(Exercise data Opens)
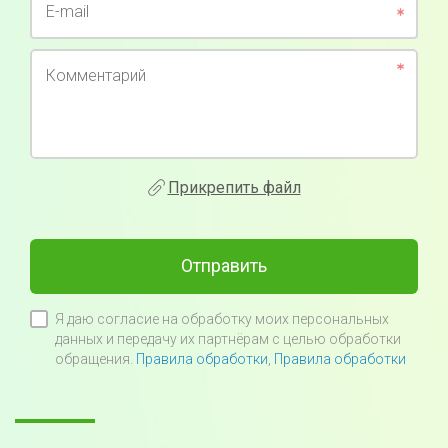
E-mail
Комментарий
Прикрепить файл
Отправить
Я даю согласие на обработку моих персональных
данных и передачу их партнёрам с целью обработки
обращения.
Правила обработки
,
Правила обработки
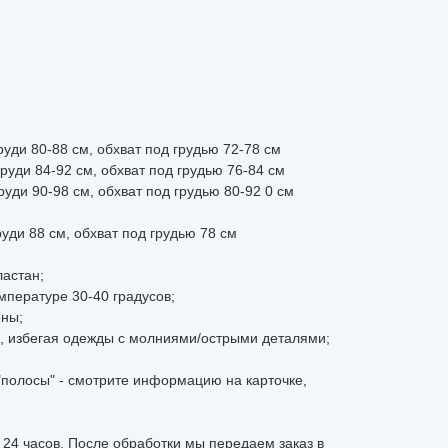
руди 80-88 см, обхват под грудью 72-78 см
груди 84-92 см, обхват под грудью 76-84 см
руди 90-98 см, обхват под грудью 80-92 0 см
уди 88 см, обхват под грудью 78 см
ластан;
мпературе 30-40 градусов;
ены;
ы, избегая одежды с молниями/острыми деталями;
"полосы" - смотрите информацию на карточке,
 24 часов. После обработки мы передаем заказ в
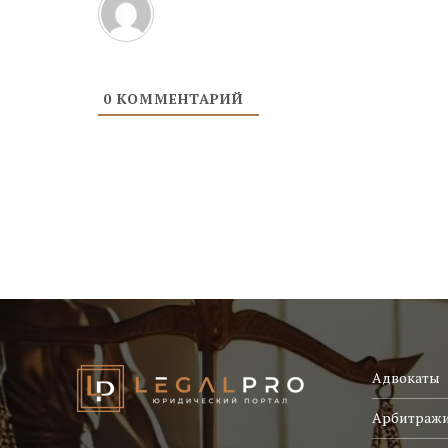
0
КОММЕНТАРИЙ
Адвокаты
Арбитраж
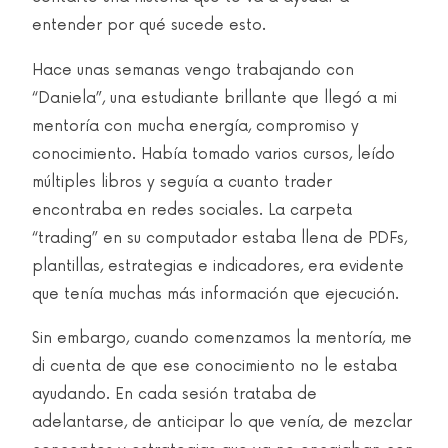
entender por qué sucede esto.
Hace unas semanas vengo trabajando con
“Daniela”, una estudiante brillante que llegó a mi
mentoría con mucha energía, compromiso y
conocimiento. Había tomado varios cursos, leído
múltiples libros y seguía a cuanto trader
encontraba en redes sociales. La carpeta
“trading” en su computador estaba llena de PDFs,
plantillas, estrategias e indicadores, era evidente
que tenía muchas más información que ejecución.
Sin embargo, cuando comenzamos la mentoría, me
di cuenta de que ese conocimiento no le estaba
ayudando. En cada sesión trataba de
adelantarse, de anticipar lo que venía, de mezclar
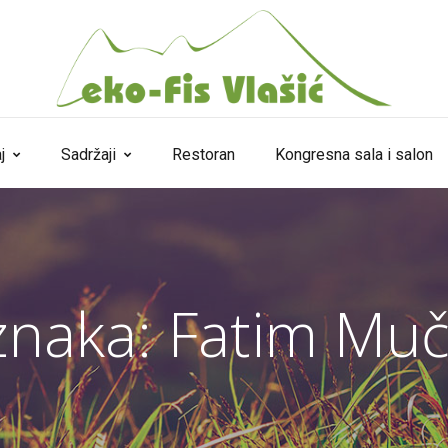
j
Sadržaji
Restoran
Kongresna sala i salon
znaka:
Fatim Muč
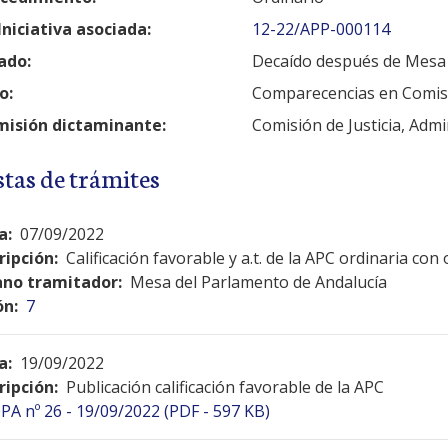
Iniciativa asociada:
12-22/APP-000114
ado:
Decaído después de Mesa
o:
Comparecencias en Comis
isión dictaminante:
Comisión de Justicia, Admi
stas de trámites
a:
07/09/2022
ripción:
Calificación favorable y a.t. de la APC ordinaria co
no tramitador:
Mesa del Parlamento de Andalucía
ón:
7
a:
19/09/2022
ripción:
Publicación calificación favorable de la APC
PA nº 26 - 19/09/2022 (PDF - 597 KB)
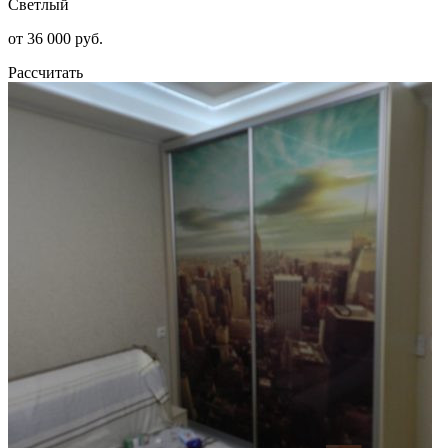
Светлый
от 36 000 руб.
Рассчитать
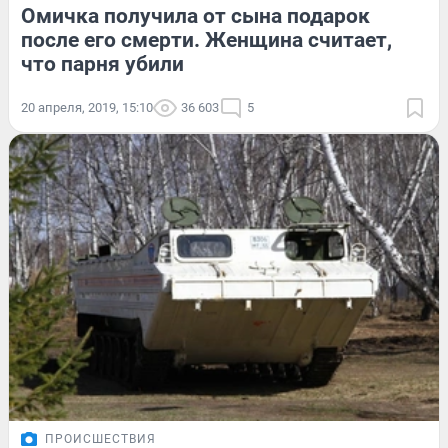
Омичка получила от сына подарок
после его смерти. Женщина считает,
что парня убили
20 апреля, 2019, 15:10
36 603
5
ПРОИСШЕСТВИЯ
(Exercise data Closes)
Please give the number of lines in the data above that hold "mentoría", and write nothing else.

2